-- Problem details --
Every entry below is to be copied word for word, with its pictures removed.

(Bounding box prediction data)
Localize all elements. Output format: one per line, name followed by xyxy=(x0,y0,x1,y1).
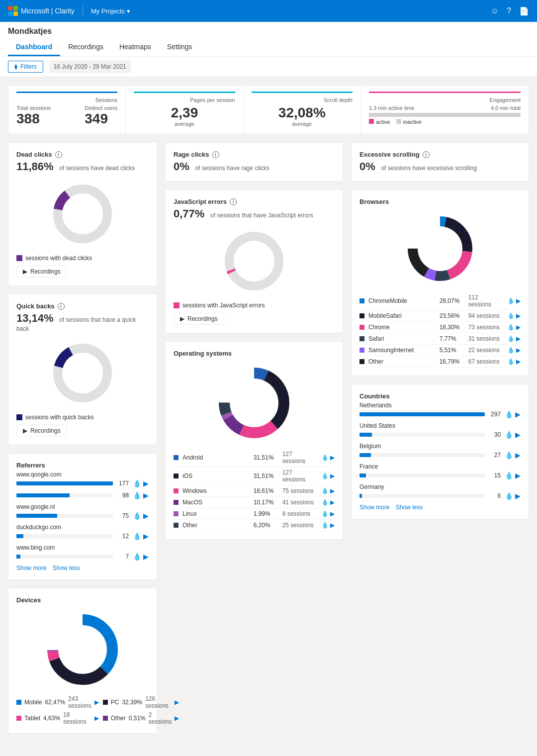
os-list: Android 31,51% 127 sessions 💧 ▶ iOS 31,5… xyxy=(174,449,335,531)
country-bar-row: 27 💧 ▶ xyxy=(359,451,521,459)
referrer-icons[interactable]: 💧 ▶ xyxy=(133,512,149,520)
tab-dashboard[interactable]: Dashboard xyxy=(8,39,60,56)
browser-icons[interactable]: 💧 ▶ xyxy=(507,324,521,331)
rage-clicks-card: Rage clicks i 0% of sessions have rage c… xyxy=(165,142,343,182)
active-time-label: 1,3 min active time xyxy=(369,105,415,111)
quick-backs-legend-label: sessions with quick backs xyxy=(25,414,93,421)
topbar: Microsoft | Clarity My Projects ▾ ☺ ? 📄 xyxy=(0,0,537,22)
stat-pages-per-session: Pages per session 2,39 average xyxy=(126,86,243,134)
filters-button[interactable]: ⧫ Filters xyxy=(8,61,43,73)
scroll-bar-indicator xyxy=(252,92,353,93)
referrers-show-more[interactable]: Show more xyxy=(16,565,47,571)
os-icons[interactable]: 💧 ▶ xyxy=(321,487,335,494)
engagement-legend: active inactive xyxy=(369,119,521,125)
referrers-show-less[interactable]: Show less xyxy=(53,565,80,571)
engagement-bar-indicator xyxy=(369,92,521,93)
os-donut xyxy=(174,363,335,443)
referrer-count: 98 xyxy=(117,492,129,499)
inactive-label: inactive xyxy=(403,119,422,125)
os-icons[interactable]: 💧 ▶ xyxy=(321,522,335,529)
device-icon[interactable]: ▶ xyxy=(94,715,99,722)
js-errors-donut xyxy=(174,226,335,296)
browser-item: Other 16,79% 67 sessions 💧 ▶ xyxy=(359,356,521,368)
country-bar-track xyxy=(359,453,485,457)
os-icons[interactable]: 💧 ▶ xyxy=(321,510,335,517)
countries-show-less[interactable]: Show less xyxy=(396,504,423,511)
js-errors-card: JavaScript errors i 0,77% of sessions th… xyxy=(165,189,343,333)
os-item: Windows 18,61% 75 sessions 💧 ▶ xyxy=(174,485,335,497)
engagement-label: Engagement xyxy=(369,97,521,103)
referrer-bar-row: 7 💧 ▶ xyxy=(16,553,149,561)
tab-heatmaps[interactable]: Heatmaps xyxy=(111,39,159,56)
referrer-icons[interactable]: 💧 ▶ xyxy=(133,491,149,499)
referrer-item: www.qoogle.com 177 💧 ▶ xyxy=(16,471,149,487)
tab-settings[interactable]: Settings xyxy=(159,39,200,56)
sessions-distinct-block: Distinct users 349 xyxy=(85,105,117,127)
country-icons[interactable]: 💧 ▶ xyxy=(505,451,521,459)
countries-show-more[interactable]: Show more xyxy=(359,504,390,511)
sessions-bar-indicator xyxy=(16,92,117,93)
excessive-scrolling-label: of sessions have excessive scrolling xyxy=(381,165,477,172)
browser-sessions: 73 sessions xyxy=(468,324,503,331)
country-bar-row: 6 💧 ▶ xyxy=(359,492,521,500)
browser-name: Safari xyxy=(368,335,436,342)
browser-item: Chrome 18,30% 73 sessions 💧 ▶ xyxy=(359,322,521,333)
browser-icons[interactable]: 💧 ▶ xyxy=(507,358,521,365)
help-icon[interactable]: ? xyxy=(507,6,511,15)
dead-clicks-legend-label: sessions with dead clicks xyxy=(25,255,92,262)
os-icons[interactable]: 💧 ▶ xyxy=(321,454,335,461)
dead-clicks-recordings-button[interactable]: ▶ Recordings xyxy=(16,266,67,278)
account-icon[interactable]: 📄 xyxy=(519,6,529,16)
browser-pct: 16,79% xyxy=(440,358,464,365)
country-item: Germany 6 💧 ▶ xyxy=(359,483,521,500)
browser-icons[interactable]: 💧 ▶ xyxy=(507,312,521,319)
topbar-right: ☺ ? 📄 xyxy=(491,6,529,16)
os-dot xyxy=(174,511,179,516)
os-icons[interactable]: 💧 ▶ xyxy=(321,472,335,479)
country-icons[interactable]: 💧 ▶ xyxy=(505,410,521,418)
os-icons[interactable]: 💧 ▶ xyxy=(321,499,335,506)
scroll-value: 32,08% xyxy=(252,105,353,121)
country-item: Netherlands 297 💧 ▶ xyxy=(359,402,521,418)
js-errors-pct-row: 0,77% of sessions that have JavaScript e… xyxy=(174,207,335,220)
js-errors-info-icon[interactable]: i xyxy=(230,198,237,205)
referrer-bar-row: 177 💧 ▶ xyxy=(16,479,149,487)
my-projects-button[interactable]: My Projects ▾ xyxy=(91,7,130,15)
quick-backs-recordings-button[interactable]: ▶ Recordings xyxy=(16,425,67,437)
browser-icons[interactable]: 💧 ▶ xyxy=(507,335,521,342)
country-count: 30 xyxy=(489,431,501,438)
dead-clicks-legend-row: sessions with dead clicks xyxy=(16,255,149,262)
quick-backs-info-icon[interactable]: i xyxy=(58,303,65,310)
browsers-title: Browsers xyxy=(359,198,521,205)
stat-engagement: Engagement 1,3 min active time 4,0 min t… xyxy=(361,86,529,134)
browser-icons[interactable]: 💧 ▶ xyxy=(507,347,521,354)
browser-item: SamsungInternet 5,51% 22 sessions 💧 ▶ xyxy=(359,345,521,356)
rage-clicks-info-icon[interactable]: i xyxy=(212,151,219,158)
referrer-bar-row: 75 💧 ▶ xyxy=(16,512,149,520)
smiley-icon[interactable]: ☺ xyxy=(491,6,499,15)
country-icons[interactable]: 💧 ▶ xyxy=(505,472,521,479)
device-icon[interactable]: ▶ xyxy=(94,699,99,706)
referrer-icons[interactable]: 💧 ▶ xyxy=(133,532,149,540)
js-errors-recordings-button[interactable]: ▶ Recordings xyxy=(174,313,224,325)
os-pct: 31,51% xyxy=(254,454,278,461)
subheader: Mondkatjes Dashboard Recordings Heatmaps… xyxy=(0,22,537,57)
browser-name: Other xyxy=(368,358,436,365)
recordings-icon: ▶ xyxy=(23,268,27,275)
os-pct: 31,51% xyxy=(254,472,278,479)
referrer-icons[interactable]: 💧 ▶ xyxy=(133,553,149,561)
referrer-bar-track xyxy=(16,493,113,497)
excessive-scrolling-info-icon[interactable]: i xyxy=(423,151,430,158)
country-icons[interactable]: 💧 ▶ xyxy=(505,492,521,500)
js-errors-pct: 0,77% xyxy=(174,207,204,220)
referrer-bar-row: 98 💧 ▶ xyxy=(16,491,149,499)
browser-icons[interactable]: 💧 ▶ xyxy=(507,297,521,304)
tab-recordings[interactable]: Recordings xyxy=(60,39,111,56)
country-bar-fill xyxy=(359,473,366,477)
referrer-icons[interactable]: 💧 ▶ xyxy=(133,479,149,487)
dead-clicks-info-icon[interactable]: i xyxy=(55,151,62,158)
referrer-bar-track xyxy=(16,481,113,485)
referrer-name: www.bing.com xyxy=(16,544,149,551)
os-dot xyxy=(174,488,179,493)
country-icons[interactable]: 💧 ▶ xyxy=(505,431,521,439)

-- Exercise result --
Localize all elements. Output format: one per line, name followed by xyxy=(x0,y0,x1,y1).
os-list: Android 31,51% 127 sessions 💧 ▶ iOS 31,5… xyxy=(174,449,335,531)
country-bar-row: 27 💧 ▶ xyxy=(359,451,521,459)
referrer-icons[interactable]: 💧 ▶ xyxy=(133,512,149,520)
tab-dashboard[interactable]: Dashboard xyxy=(8,39,60,56)
browser-icons[interactable]: 💧 ▶ xyxy=(507,324,521,331)
rage-clicks-card: Rage clicks i 0% of sessions have rage c… xyxy=(165,142,343,182)
active-time-label: 1,3 min active time xyxy=(369,105,415,111)
quick-backs-legend-label: sessions with quick backs xyxy=(25,414,93,421)
topbar: Microsoft | Clarity My Projects ▾ ☺ ? 📄 xyxy=(0,0,537,22)
stat-pages-per-session: Pages per session 2,39 average xyxy=(126,86,243,134)
filters-button[interactable]: ⧫ Filters xyxy=(8,61,43,73)
scroll-bar-indicator xyxy=(252,92,353,93)
referrers-show-more[interactable]: Show more xyxy=(16,565,47,571)
os-icons[interactable]: 💧 ▶ xyxy=(321,487,335,494)
engagement-legend: active inactive xyxy=(369,119,521,125)
referrers-show-less[interactable]: Show less xyxy=(53,565,80,571)
engagement-bar-indicator xyxy=(369,92,521,93)
os-donut xyxy=(174,363,335,443)
referrer-count: 98 xyxy=(117,492,129,499)
inactive-label: inactive xyxy=(403,119,422,125)
os-icons[interactable]: 💧 ▶ xyxy=(321,522,335,529)
device-icon[interactable]: ▶ xyxy=(94,715,99,722)
js-errors-donut xyxy=(174,226,335,296)
browser-item: Other 16,79% 67 sessions 💧 ▶ xyxy=(359,356,521,368)
country-bar-track xyxy=(359,453,485,457)
os-icons[interactable]: 💧 ▶ xyxy=(321,510,335,517)
countries-show-less[interactable]: Show less xyxy=(396,504,423,511)
js-errors-card: JavaScript errors i 0,77% of sessions th… xyxy=(165,189,343,333)
os-item: Windows 18,61% 75 sessions 💧 ▶ xyxy=(174,485,335,497)
engagement-label: Engagement xyxy=(369,97,521,103)
referrer-bar-row: 7 💧 ▶ xyxy=(16,553,149,561)
tab-heatmaps[interactable]: Heatmaps xyxy=(111,39,159,56)
referrer-icons[interactable]: 💧 ▶ xyxy=(133,491,149,499)
referrer-item: www.qoogle.com 177 💧 ▶ xyxy=(16,471,149,487)
tab-settings[interactable]: Settings xyxy=(159,39,200,56)
sessions-distinct-block: Distinct users 349 xyxy=(85,105,117,127)
country-icons[interactable]: 💧 ▶ xyxy=(505,451,521,459)
countries-show-more[interactable]: Show more xyxy=(359,504,390,511)
sessions-bar-indicator xyxy=(16,92,117,93)
excessive-scrolling-label: of sessions have excessive scrolling xyxy=(381,165,477,172)
browser-sessions: 73 sessions xyxy=(468,324,503,331)
country-bar-row: 6 💧 ▶ xyxy=(359,492,521,500)
browser-name: Safari xyxy=(368,335,436,342)
browser-item: Chrome 18,30% 73 sessions 💧 ▶ xyxy=(359,322,521,333)
browser-icons[interactable]: 💧 ▶ xyxy=(507,358,521,365)
help-icon[interactable]: ? xyxy=(507,6,511,15)
dead-clicks-legend-label: sessions with dead clicks xyxy=(25,255,92,262)
os-icons[interactable]: 💧 ▶ xyxy=(321,454,335,461)
dead-clicks-recordings-button[interactable]: ▶ Recordings xyxy=(16,266,67,278)
account-icon[interactable]: 📄 xyxy=(519,6,529,16)
browser-pct: 16,79% xyxy=(440,358,464,365)
country-item: Germany 6 💧 ▶ xyxy=(359,483,521,500)
browser-icons[interactable]: 💧 ▶ xyxy=(507,312,521,319)
topbar-right: ☺ ? 📄 xyxy=(491,6,529,16)
os-dot xyxy=(174,511,179,516)
os-icons[interactable]: 💧 ▶ xyxy=(321,472,335,479)
country-icons[interactable]: 💧 ▶ xyxy=(505,410,521,418)
os-icons[interactable]: 💧 ▶ xyxy=(321,499,335,506)
scroll-value: 32,08% xyxy=(252,105,353,121)
country-item: Netherlands 297 💧 ▶ xyxy=(359,402,521,418)
js-errors-pct-row: 0,77% of sessions that have JavaScript e… xyxy=(174,207,335,220)
js-errors-info-icon[interactable]: i xyxy=(230,198,237,205)
referrer-bar-row: 177 💧 ▶ xyxy=(16,479,149,487)
my-projects-button[interactable]: My Projects ▾ xyxy=(91,7,130,15)
quick-backs-recordings-button[interactable]: ▶ Recordings xyxy=(16,425,67,437)
browser-icons[interactable]: 💧 ▶ xyxy=(507,335,521,342)
country-count: 30 xyxy=(489,431,501,438)
dead-clicks-legend-row: sessions with dead clicks xyxy=(16,255,149,262)
quick-backs-info-icon[interactable]: i xyxy=(58,303,65,310)
browsers-title: Browsers xyxy=(359,198,521,205)
stat-engagement: Engagement 1,3 min active time 4,0 min t… xyxy=(361,86,529,134)
browser-icons[interactable]: 💧 ▶ xyxy=(507,347,521,354)
browser-item: SamsungInternet 5,51% 22 sessions 💧 ▶ xyxy=(359,345,521,356)
rage-clicks-info-icon[interactable]: i xyxy=(212,151,219,158)
referrer-bar-row: 75 💧 ▶ xyxy=(16,512,149,520)
smiley-icon[interactable]: ☺ xyxy=(491,6,499,15)
country-icons[interactable]: 💧 ▶ xyxy=(505,472,521,479)
device-icon[interactable]: ▶ xyxy=(94,699,99,706)
referrer-icons[interactable]: 💧 ▶ xyxy=(133,532,149,540)
js-errors-recordings-button[interactable]: ▶ Recordings xyxy=(174,313,224,325)
os-pct: 31,51% xyxy=(254,454,278,461)
subheader: Mondkatjes Dashboard Recordings Heatmaps… xyxy=(0,22,537,57)
browser-name: Other xyxy=(368,358,436,365)
recordings-icon: ▶ xyxy=(23,268,27,275)
os-pct: 31,51% xyxy=(254,472,278,479)
referrer-icons[interactable]: 💧 ▶ xyxy=(133,553,149,561)
referrer-bar-track xyxy=(16,493,113,497)
excessive-scrolling-info-icon[interactable]: i xyxy=(423,151,430,158)
country-icons[interactable]: 💧 ▶ xyxy=(505,492,521,500)
js-errors-pct: 0,77% xyxy=(174,207,204,220)
referrer-bar-row: 98 💧 ▶ xyxy=(16,491,149,499)
browser-icons[interactable]: 💧 ▶ xyxy=(507,297,521,304)
tab-recordings[interactable]: Recordings xyxy=(60,39,111,56)
country-bar-fill xyxy=(359,473,366,477)
referrer-icons[interactable]: 💧 ▶ xyxy=(133,479,149,487)
dead-clicks-info-icon[interactable]: i xyxy=(55,151,62,158)
referrer-bar-track xyxy=(16,481,113,485)
referrer-name: www.bing.com xyxy=(16,544,149,551)
os-dot xyxy=(174,488,179,493)
country-icons[interactable]: 💧 ▶ xyxy=(505,431,521,439)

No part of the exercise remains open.